WHAT THE TASK REQUIRES: Please return the data that follows precisely as written, but without the images.
───── DATA PROVIDED
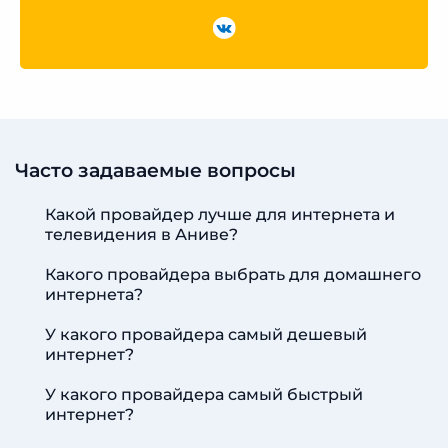
Часто задаваемые вопросы
Какой провайдер лучше для интернета и
телевидения в Аниве?
Какого провайдера выбрать для домашнего
интернета?
У какого провайдера самый дешевый
интернет?
У какого провайдера самый быстрый
интернет?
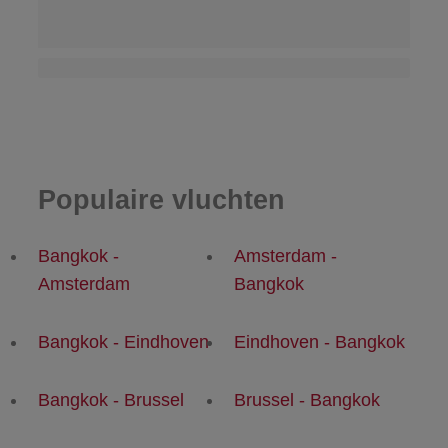
Populaire vluchten
Bangkok -
Amsterdam -
Amsterdam
Bangkok
Bangkok - Eindhoven
Eindhoven - Bangkok
Bangkok - Brussel
Brussel - Bangkok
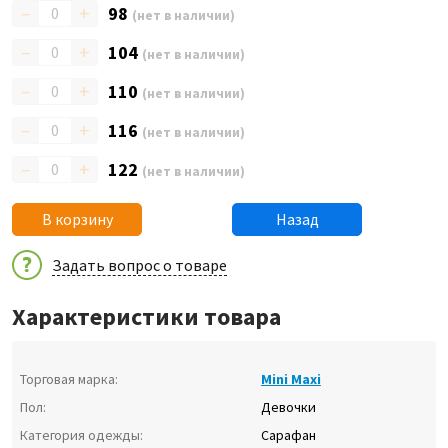
–
+
98
(нет в наличии)
–
+
104
(нет в наличии)
–
+
110
(нет в наличии)
–
+
116
(нет в наличии)
–
+
122
(нет в наличии)
В корзину
Назад
Задать вопрос о товаре
Характеристики товара
Торговая марка:
Mini Maxi
Пол:
Девочки
Категория одежды:
Сарафан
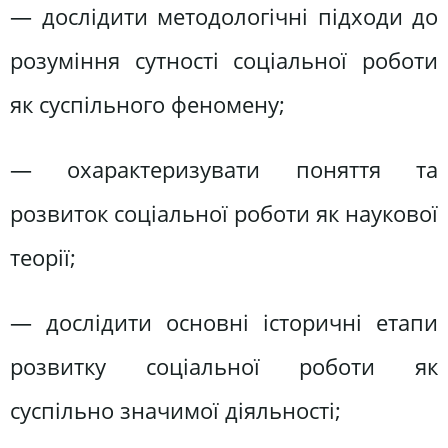
— дослідити методологічні підходи до
розуміння сутності соціальної роботи
як суспільного феномену;
— охарактеризувати поняття та
розвиток соціальної роботи як наукової
теорії;
— дослідити основні історичні етапи
розвитку соціальної роботи як
суспільно значимої діяльності;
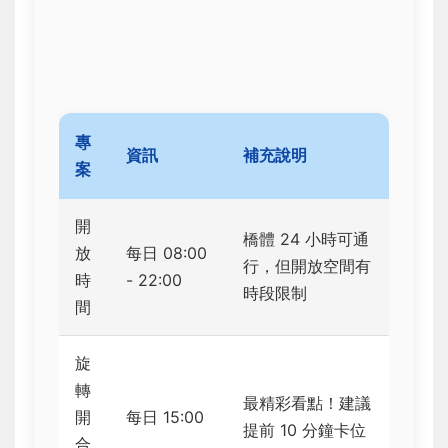
專
資訊
補充說明
案
開
橋體 24 小時可通
放
每日 08:00
行，但開放空間有
時
- 22:00
時段限制
間
旋
轉
最精彩看點！建議
開
每日 15:00
提前 10 分鐘卡位
合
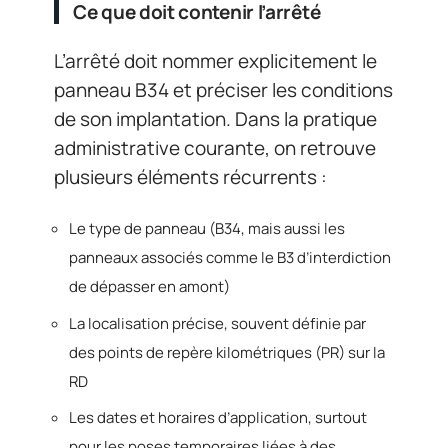
Ce que doit contenir l’arrêté
L’arrêté doit nommer explicitement le
panneau B34 et préciser les conditions
de son implantation. Dans la pratique
administrative courante, on retrouve
plusieurs éléments récurrents :
Le type de panneau (B34, mais aussi les
panneaux associés comme le B3 d’interdiction
de dépasser en amont)
La localisation précise, souvent définie par
des points de repère kilométriques (PR) sur la
RD
Les dates et horaires d’application, surtout
pour les poses temporaires liées à des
──────────
SOLUTION:
Часто задаваемые вопросы
Какой провайдер лучше для интернета и
телевидения в Аниве?
Какого провайдера выбрать для домашнего
интернета?
У какого провайдера самый дешевый
интернет?
У какого провайдера самый быстрый
интернет?
Populaire vluchten
Bangkok -
Amsterdam -
Amsterdam
Bangkok
Bangkok - Eindhoven
Eindhoven - Bangkok
Bangkok - Brussel
Brussel - Bangkok
–
+
98
(нет в наличии)
–
+
104
(нет в наличии)
–
+
110
(нет в наличии)
–
+
116
(нет в наличии)
–
+
122
(нет в наличии)
В корзину
Назад
Задать вопрос о товаре
Характеристики товара
Торговая марка:
Mini Maxi
Пол:
Девочки
Категория одежды:
Сарафан
— дослідити методологічні підходи до
розуміння сутності соціальної роботи
як суспільного феномену;
— охарактеризувати поняття та
розвиток соціальної роботи як наукової
теорії;
— дослідити основні історичні етапи
розвитку соціальної роботи як
суспільно значимої діяльності;
專
資訊
補充說明
案
開
橋體 24 小時可通
放
每日 08:00
行，但開放空間有
時
- 22:00
時段限制
間
旋
轉
最精彩看點！建議
開
每日 15:00
提前 10 分鐘卡位
合
Ce que doit contenir l’arrêté
L’arrêté doit nommer explicitement le
panneau B34 et préciser les conditions
de son implantation. Dans la pratique
administrative courante, on retrouve
plusieurs éléments récurrents :
Le type de panneau (B34, mais aussi les
panneaux associés comme le B3 d’interdiction
de dépasser en amont)
La localisation précise, souvent définie par
des points de repère kilométriques (PR) sur la
RD
Les dates et horaires d’application, surtout
pour les poses temporaires liées à des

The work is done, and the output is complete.